Supplied entries section start

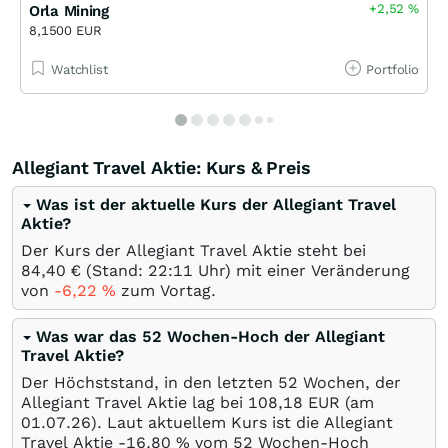
+2,52
%
Orla Mining
8,1500 EUR
Watchlist
Portfolio
Allegiant Travel Aktie: Kurs & Preis
Was ist der aktuelle Kurs der Allegiant Travel
Aktie?
Der Kurs der Allegiant Travel Aktie steht bei
84,40
€
(Stand: 22:11 Uhr) mit einer Veränderung
von
-6,22
%
zum Vortag.
Was war das 52 Wochen-Hoch der Allegiant
Travel Aktie?
Der Höchststand, in den letzten 52 Wochen, der
Allegiant Travel Aktie lag bei 108,18
EUR
(am
01.07.26
). Laut aktuellem Kurs ist die Allegiant
Travel Aktie -16,80
%
vom 52 Wochen-Hoch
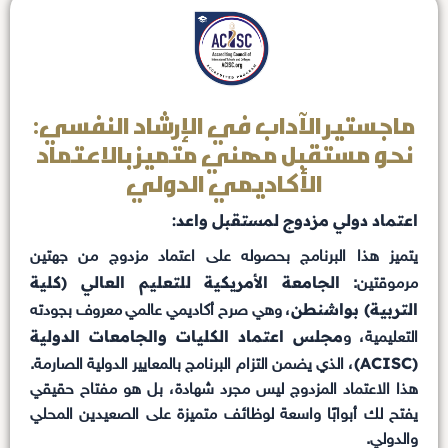
ماجستير الآداب في الإرشاد النفسي:
نحو مستقبل مهني متميز بالاعتماد
الأكاديمي الدولي
اعتماد دولي مزدوج لمستقبل واعد:
يتميز هذا البرنامج بحصوله على اعتماد مزدوج من جهتين
الجامعة الأمريكية للتعليم العالي (كلية
مرموقتين:
التربية) بواشنطن
، وهي صرح أكاديمي عالمي معروف بجودته
مجلس اعتماد الكليات والجامعات الدولية
التعليمية، و
(ACISC)
، الذي يضمن التزام البرنامج بالمعايير الدولية الصارمة.
هذا الاعتماد المزدوج ليس مجرد شهادة، بل هو مفتاح حقيقي
يفتح لك أبوابًا واسعة لوظائف متميزة على الصعيدين المحلي
والدولي.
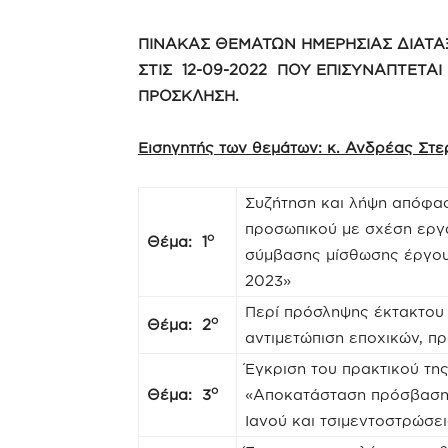
ΠΙΝΑΚΑΣ ΘΕΜΑΤΩΝ ΗΜΕΡΗΣΙΑΣ ΔΙΑΤΑ
ΣΤΙΣ 12-09-2022 ΠΟΥ ΕΠΙΣΥΝΑΠΤΕΤΑΙ 
ΠΡΟΣΚΛΗΣΗ.
Εισηγητής των θεμάτων: κ. Ανδρέας Στ
Συζήτηση και λήψη απόφα
προσωπικού με σχέση εργα
ο
Θέμα: 1
σύμβασης μίσθωσης έργου
2023»
Περί πρόσληψης έκτακτου
ο
Θέμα: 2
αντιμετώπιση εποχικών, π
Έγκριση του πρακτικού τη
ο
Θέμα: 3
«Αποκατάσταση πρόσβασης
Ιανού και τσιμεντοστρώσε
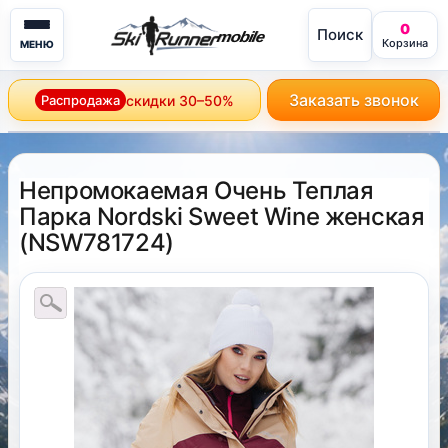
0
Поиск
mobile
Корзина
МЕНЮ
Заказать звонок
Распродажа
скидки 30–50%
Непромокаемая Очень Теплая
Парка Nordski Sweet Wine женская
(
NSW781724
)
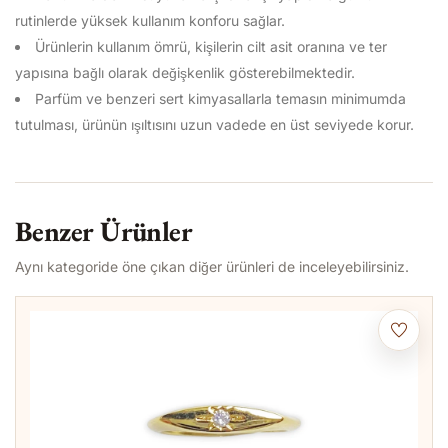
rutinlerde yüksek kullanım konforu sağlar.
Ürünlerin kullanım ömrü, kişilerin cilt asit oranına ve ter
yapısına bağlı olarak değişkenlik gösterebilmektedir.
Parfüm ve benzeri sert kimyasallarla temasın minimumda
tutulması, ürünün ışıltısını uzun vadede en üst seviyede korur.
Benzer Ürünler
Aynı kategoride öne çıkan diğer ürünleri de inceleyebilirsiniz.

Supplied entries section end

▸ **Action item**: Restate word for word every line from the one with "ΣΤΙΣ 12-09-2022 ΠΟΥ ΕΠΙΣΥΝΑΠΤΕΤΑΙ" up to and including the one with "rutinlerde yüksek kullanım konforu sağlar." in the records above, minus the pictures.

▸ **Answer section**:
ΣΤΙΣ 12-09-2022 ΠΟΥ ΕΠΙΣΥΝΑΠΤΕΤΑΙ 
ΠΡΟΣΚΛΗΣΗ.
Εισηγητής των θεμάτων: κ. Ανδρέας Στ
Συζήτηση και λήψη απόφα
προσωπικού με σχέση εργα
ο
Θέμα: 1
σύμβασης μίσθωσης έργου
2023»
Περί πρόσληψης έκτακτου
ο
Θέμα: 2
αντιμετώπιση εποχικών, π
Έγκριση του πρακτικού τη
ο
Θέμα: 3
«Αποκατάσταση πρόσβασης
Ιανού και τσιμεντοστρώσε
0
Поиск
mobile
Корзина
МЕНЮ
Заказать звонок
Распродажа
скидки 30–50%
Непромокаемая Очень Теплая
Парка Nordski Sweet Wine женская
(
NSW781724
)
rutinlerde yüksek kullanım konforu sağlar.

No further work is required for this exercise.